Academics Go To Jail – CFAA Edition

Though the Aaron Swartz tragedy has brought some much needed attention to the CFAA, I want to focus on a more recent CFAA event — one that has received much less attention but might actually touch many more people than the case against Swartz.

Andrew “Weev” Auernheimer (whom I will call AA for short) was recently convicted under the CFAA and sentenced to 41 months and $73K restitution. Orin Kerr is representing him before the Third Circuit. I am seriously considering filing an amicus brief on behalf of all academics. In short, this case scares me in a much more personal way than prior discussed in my prior CFAA posts.

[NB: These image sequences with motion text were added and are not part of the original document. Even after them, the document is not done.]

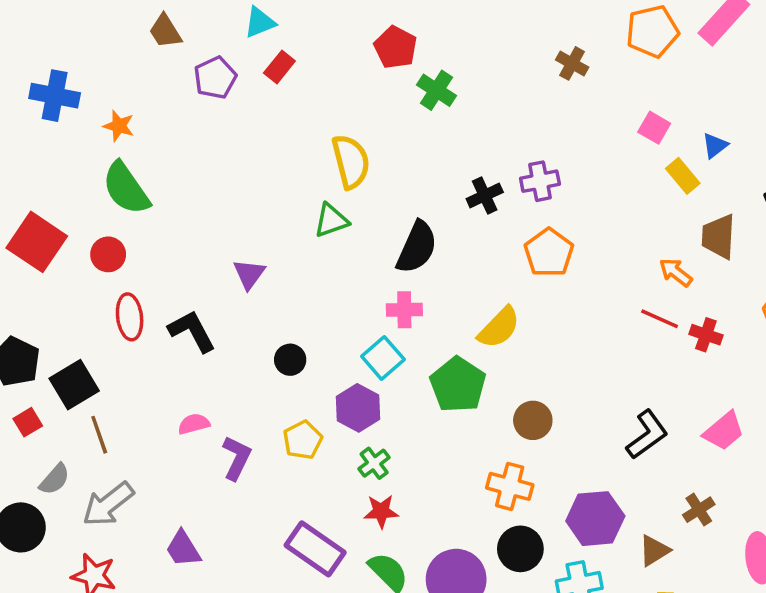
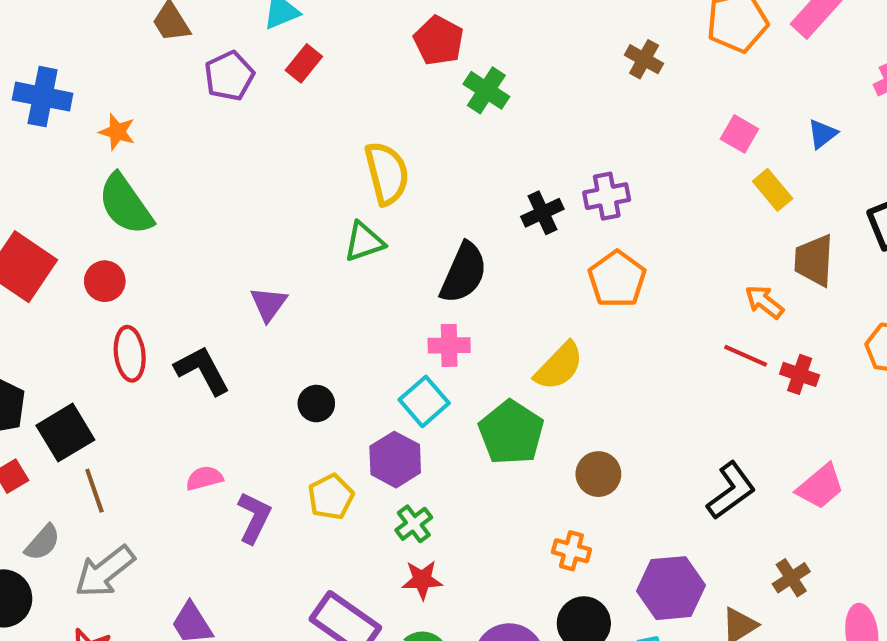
blue triangle: (715, 146) -> (822, 134), moved
orange cross: (510, 486) -> (571, 551), size x0.7

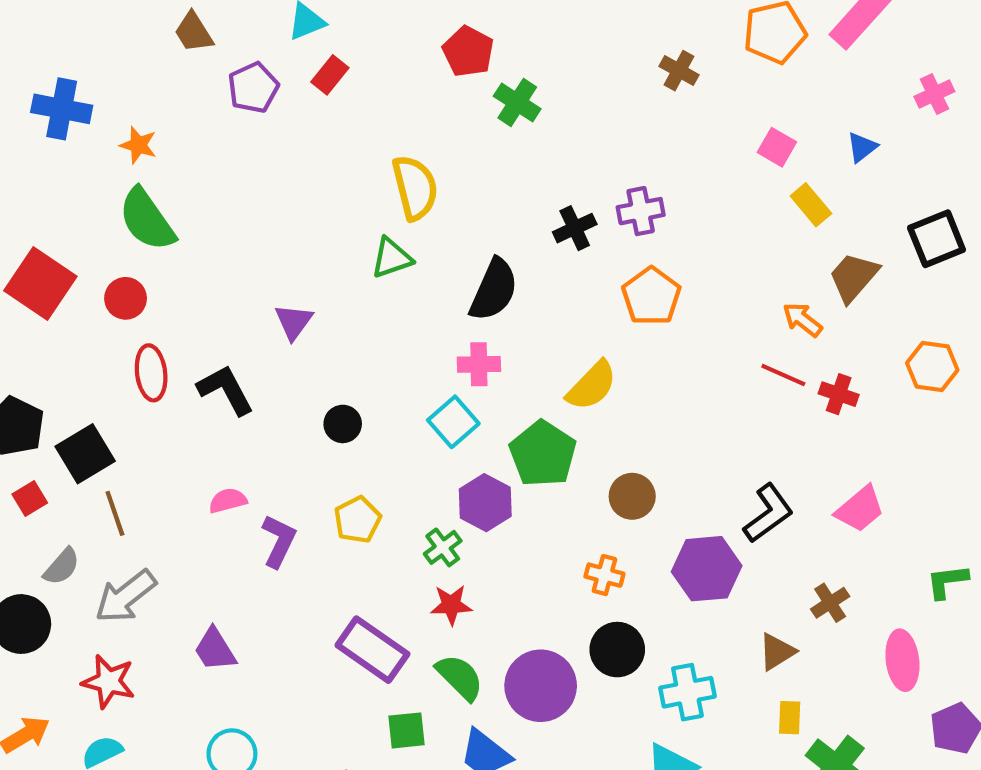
brown trapezoid: (814, 260) -> (854, 277), turned 38
purple hexagon: (395, 460) -> (485, 503), moved
purple hexagon: (671, 588) -> (707, 569), moved

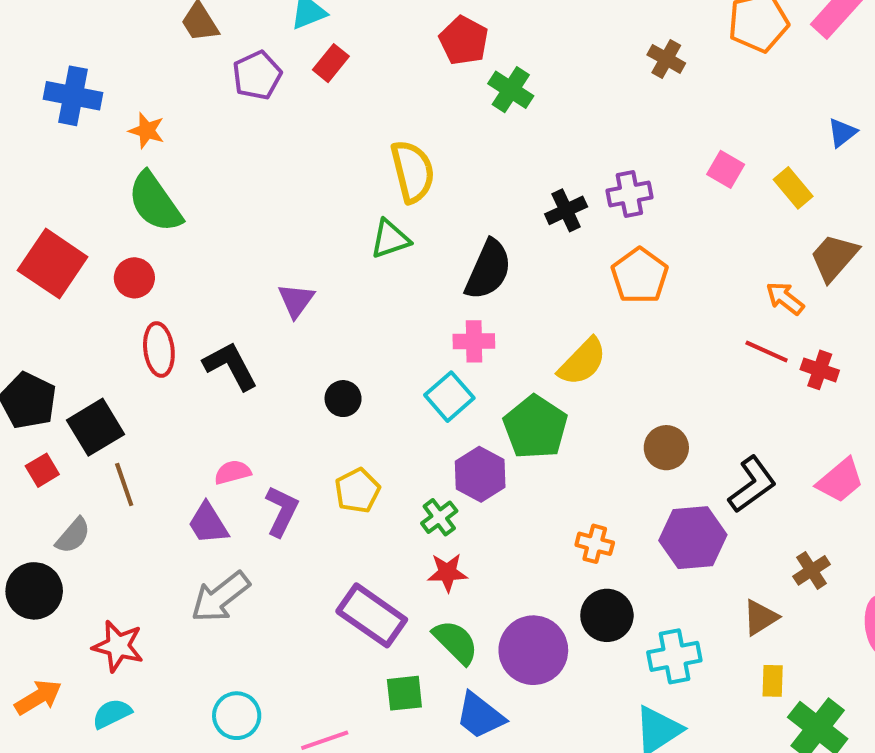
pink square: (777, 147) -> (726, 169), moved
brown circle: (632, 496) -> (666, 448), moved
gray arrow: (126, 596) -> (220, 597), moved
purple trapezoid: (215, 650) -> (208, 523), moved

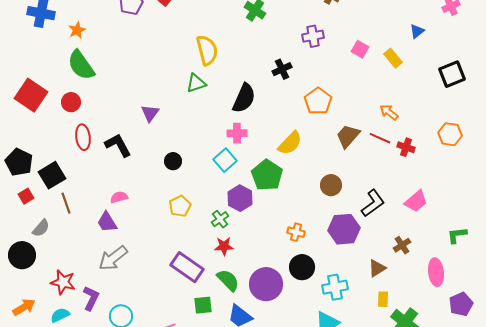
orange star: (147, 131) -> (77, 30), turned 30
purple cross: (629, 194) -> (313, 36), moved
brown trapezoid: (834, 257) -> (348, 136), moved
purple L-shape: (282, 511) -> (91, 298), moved

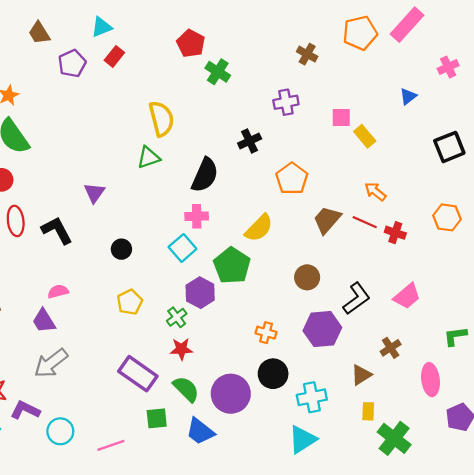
pink square: (360, 49) -> (341, 118), turned -30
yellow rectangle: (393, 58) -> (365, 136), moved
purple L-shape: (91, 298) -> (25, 410), turned -90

More after the jump.

Here’s the basic story, as described by Orin Kerr:

When iPads were first released, iPad owners could sign up for Internet access using AT&T. When they signed up, they gave AT&T their e-mail addresses. AT&T decided to configure their webservers to “pre load” those e-mail addresses when it recognized the registered iPads that visited its website. When an iPad owner would visit the AT&T website, the browser would automatically visit a specific URL associated with its own ID number; when that URL was visited, the webserver would open a pop-up window that was preloaded with the e-mail address associated with that iPad. The basic idea was to make it easier for users to log in to AT&T’s website: The user’s e-mail address would automatically appear in the pop-up window, so users only needed to enter in their passwords to access their account. But this practice effectively published the e-mail addresses on the web. You just needed to visit the right publicly-available URL to see a particular user’s e-mail address. Spitler [AA’s alleged co-conspirator] realized this, and he wrote a script to visit AT&T’s website with the different URLs and thereby collect lots of different e-mail addresses of iPad owners. And they ended up collecting a lot of e-mail addresses — around 114,000 different addresses — that they then disclosed to a reporter. Importantly, however, only e-mail addresses were obtained. No names or passwords were obtained, and no accounts were actually accessed.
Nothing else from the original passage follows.